先日、たまたまテレビをつけたら、参議院予算委員会の中継が放送されていました。
ふだん、あまり積極的には見ない方ですが(関心を持たないといけませんが・・・)ある議員が、賃上げ促進税制の利用率は?と質問していたので、税理士に関わることです。しばらく聞いていました。
それに対して経産省の担当者の回答は、直近の年度で5%を切っている数字で、びっくりしました。
「賃上げ促進税制」とは、会社が、雇用者の給与を前年と比べて1.5%増加した場合、その増加額の15%を法人税から控除するというものです。さらに、給与が2.5%増加した場合は15%を追加で控除、教育訓練費の額が前年より10%増加した場合は、さらに法人税額からの控除額を10%追加で控除できるというものです。
一見、大盤振る舞いのようですが、意外に適用できる中小企業は少なく、効果がでてないようですね。
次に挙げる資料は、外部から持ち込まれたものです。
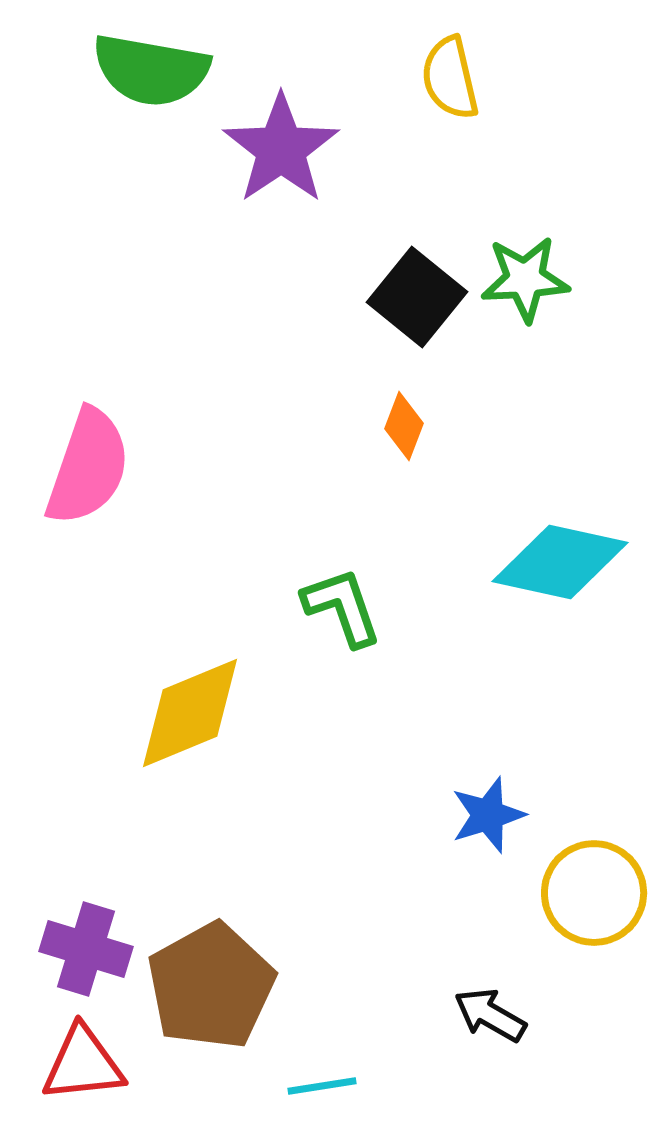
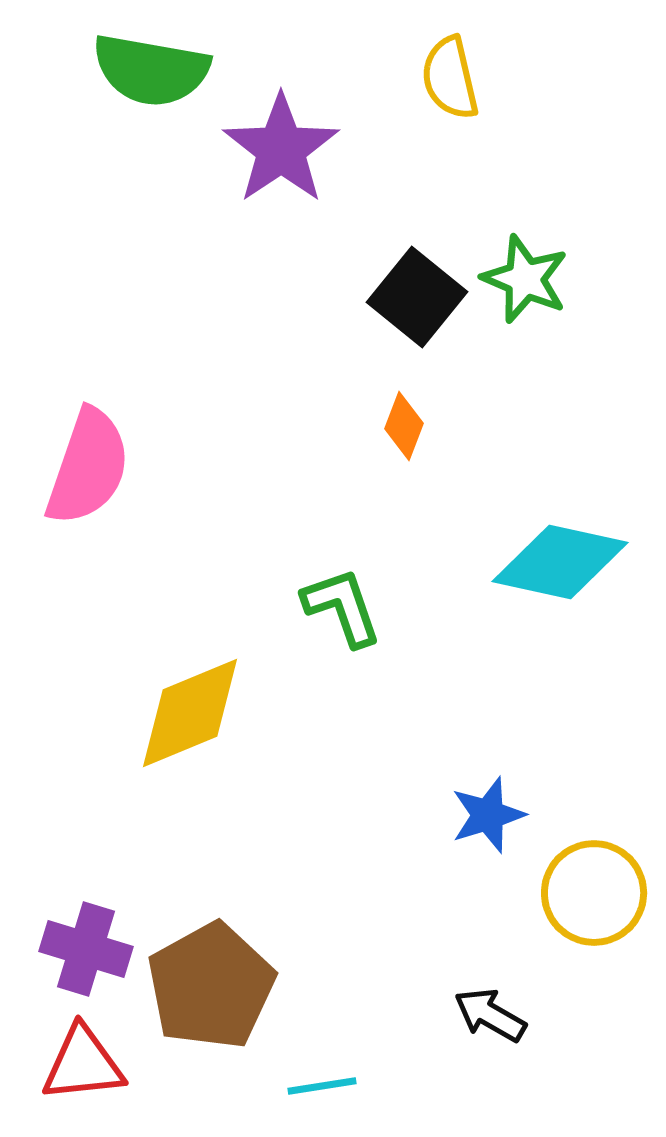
green star: rotated 26 degrees clockwise
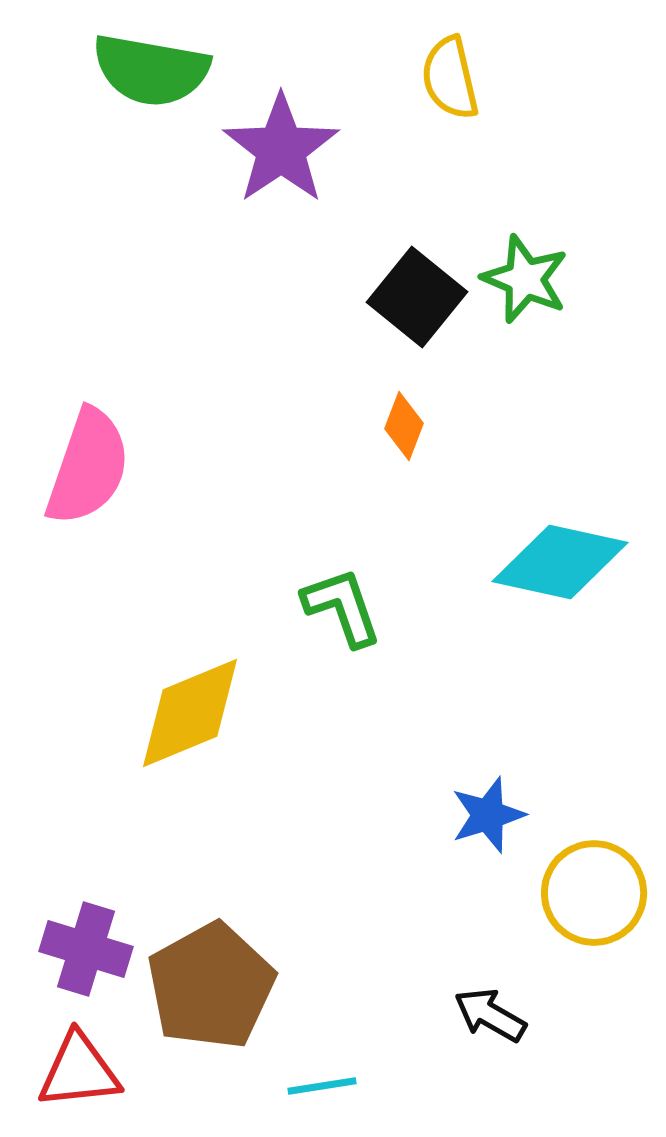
red triangle: moved 4 px left, 7 px down
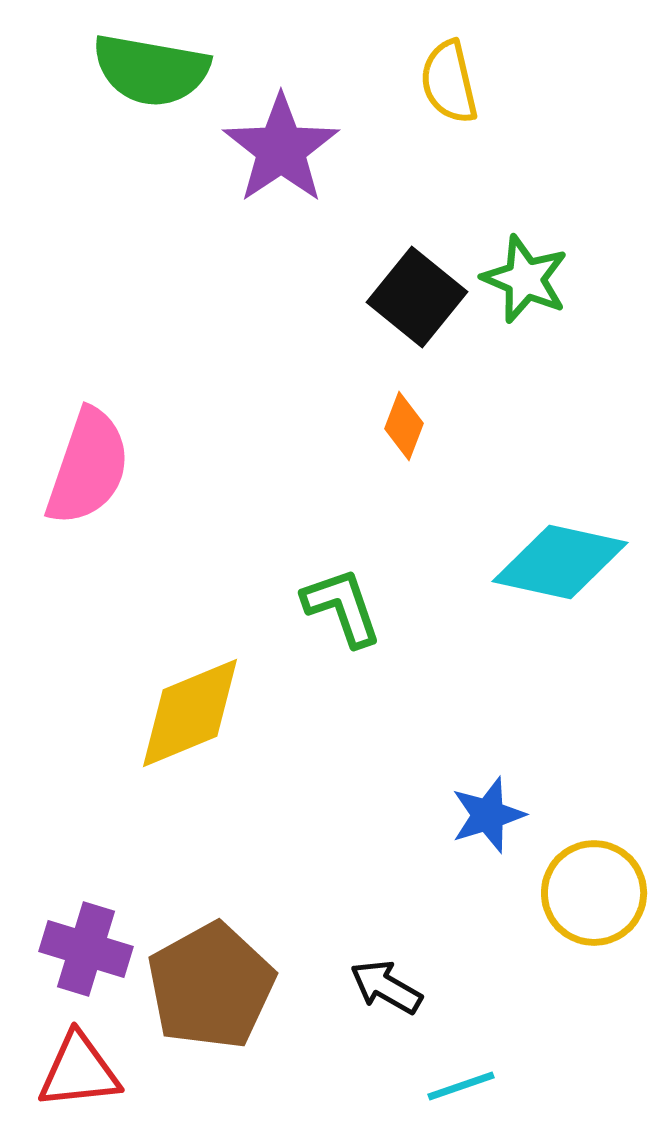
yellow semicircle: moved 1 px left, 4 px down
black arrow: moved 104 px left, 28 px up
cyan line: moved 139 px right; rotated 10 degrees counterclockwise
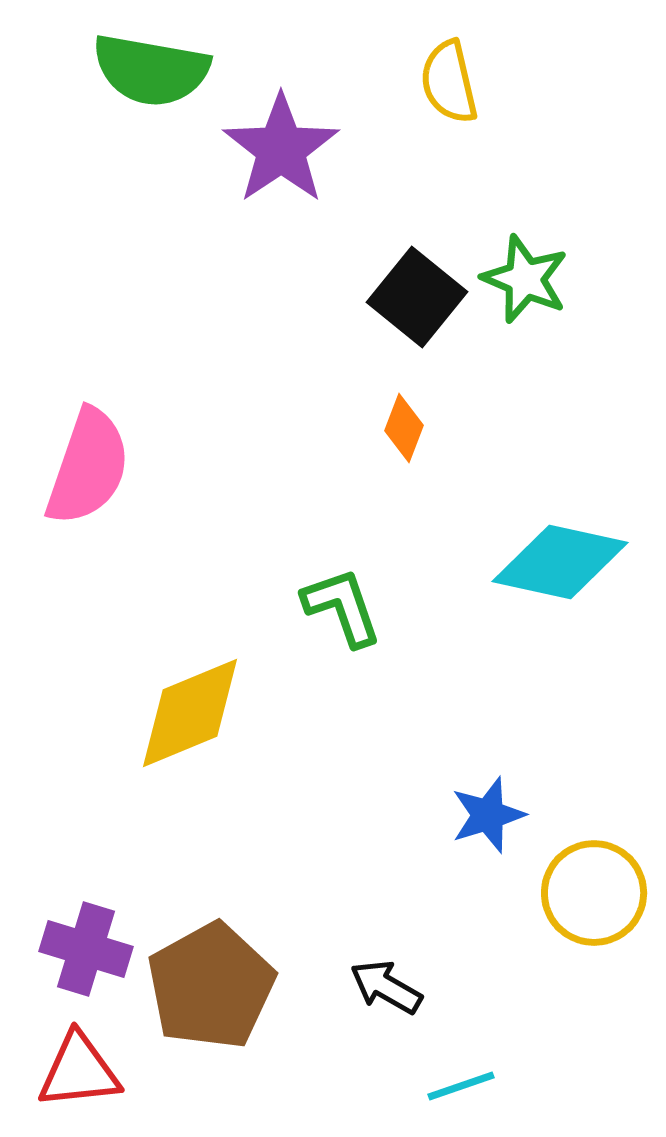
orange diamond: moved 2 px down
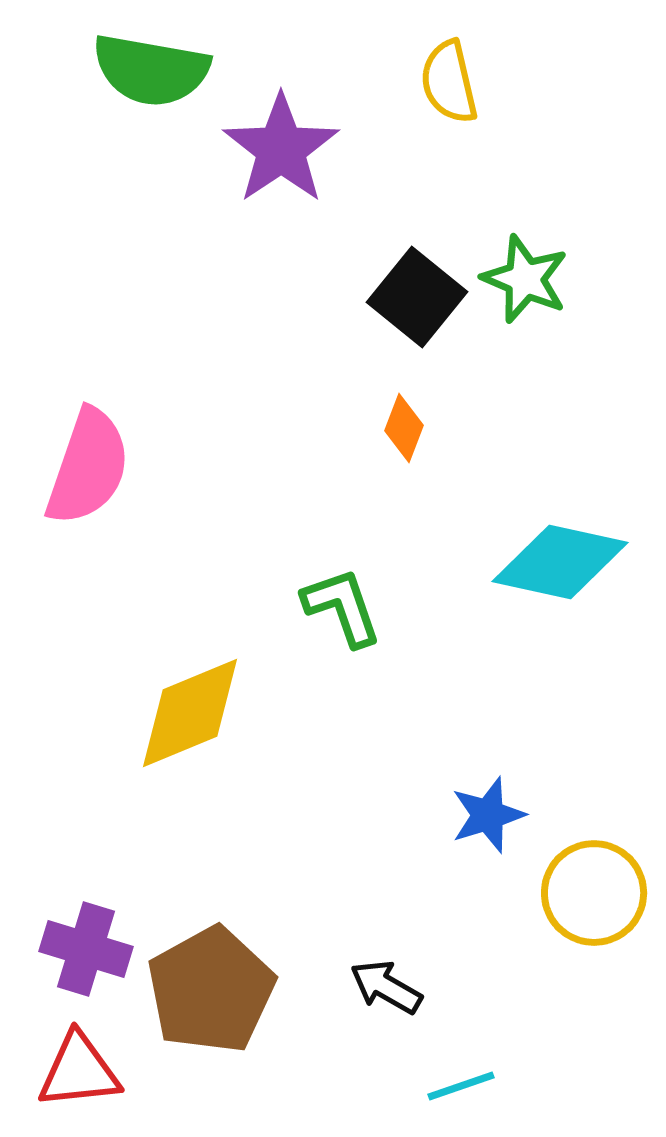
brown pentagon: moved 4 px down
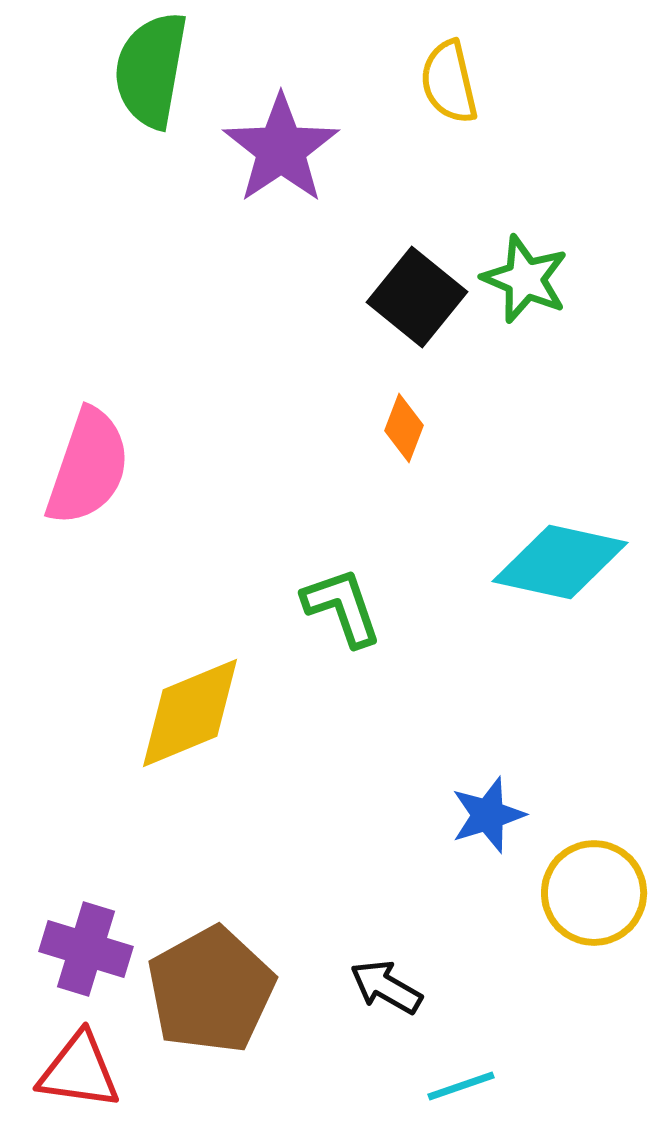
green semicircle: rotated 90 degrees clockwise
red triangle: rotated 14 degrees clockwise
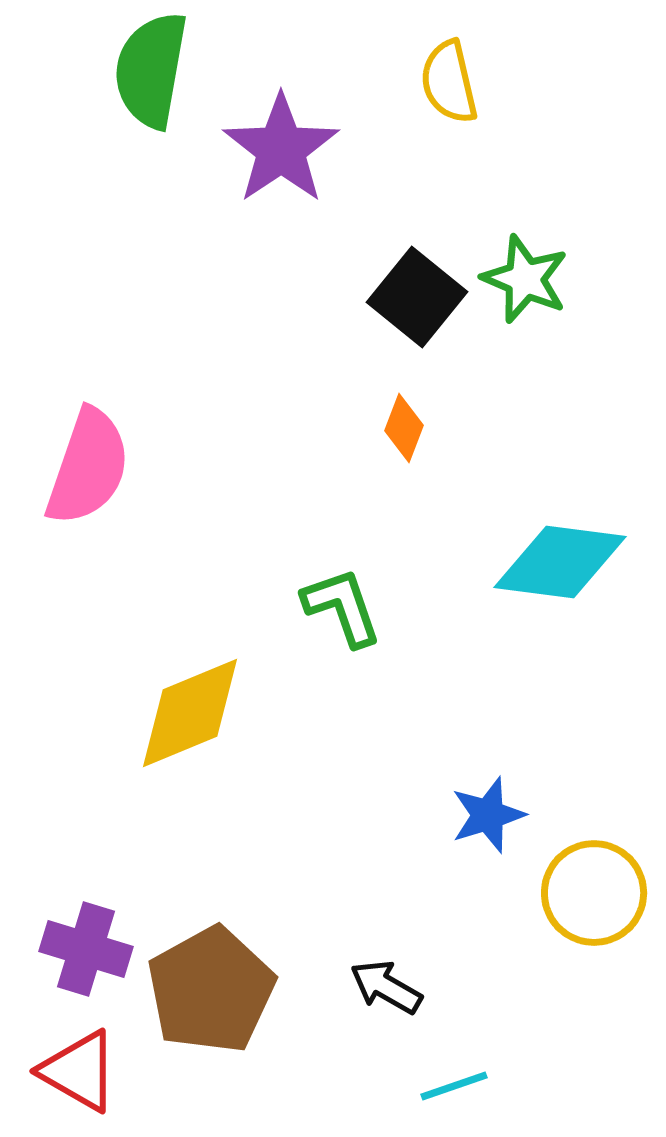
cyan diamond: rotated 5 degrees counterclockwise
red triangle: rotated 22 degrees clockwise
cyan line: moved 7 px left
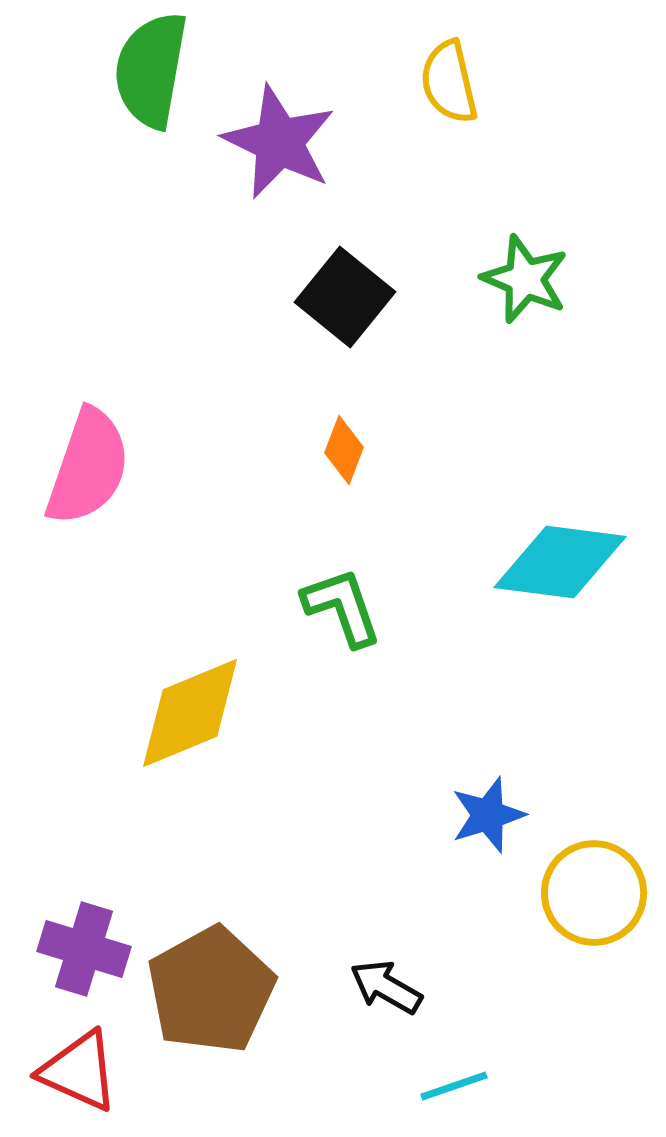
purple star: moved 2 px left, 7 px up; rotated 12 degrees counterclockwise
black square: moved 72 px left
orange diamond: moved 60 px left, 22 px down
purple cross: moved 2 px left
red triangle: rotated 6 degrees counterclockwise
この制度、平成25年くらいから確かスタートしたのですが、私の当時の経験上、結構適用する顧客の企業は多かったです。当時の制度は非常に複雑で計算も大変でしたが、徐々に簡素化されて、現状はやりやすくはなっているのですが、適用企業は意外に少ないんですね。
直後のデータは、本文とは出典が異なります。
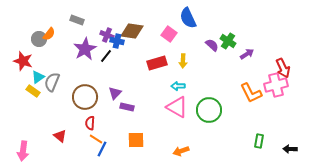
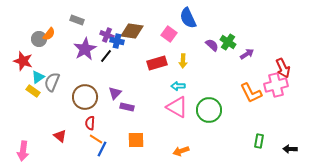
green cross: moved 1 px down
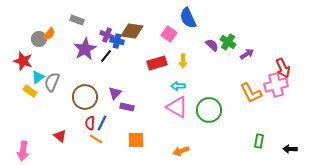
yellow rectangle: moved 3 px left
blue line: moved 26 px up
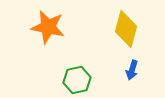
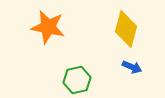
blue arrow: moved 3 px up; rotated 84 degrees counterclockwise
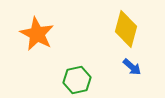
orange star: moved 11 px left, 7 px down; rotated 16 degrees clockwise
blue arrow: rotated 18 degrees clockwise
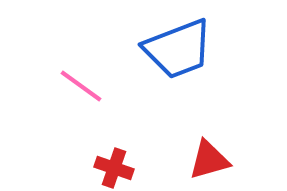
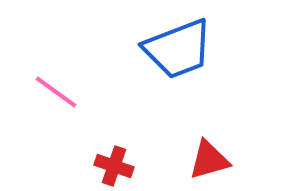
pink line: moved 25 px left, 6 px down
red cross: moved 2 px up
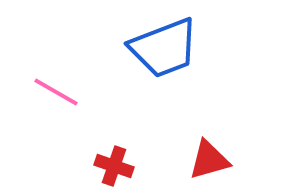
blue trapezoid: moved 14 px left, 1 px up
pink line: rotated 6 degrees counterclockwise
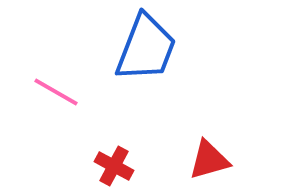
blue trapezoid: moved 18 px left; rotated 48 degrees counterclockwise
red cross: rotated 9 degrees clockwise
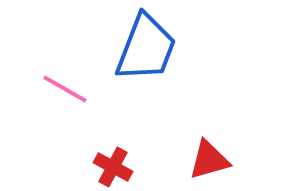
pink line: moved 9 px right, 3 px up
red cross: moved 1 px left, 1 px down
私の顧問先企業様においては、各従業員さんの給与は賃上げの努力をされています。ところが、近年の人手不足による人材流出や募集しても集まらないなど、給与合計では減少してしまう状況です。また、DX化を進めたために、効率化が進み、一人一人の給与は増加していても、人件費合計では減少してしまうのです。
この税制では、使い勝手だけを重視しているために、人件費合計で〇%増加したという点だけで適用されるため、中小企業には現実的ではないのです。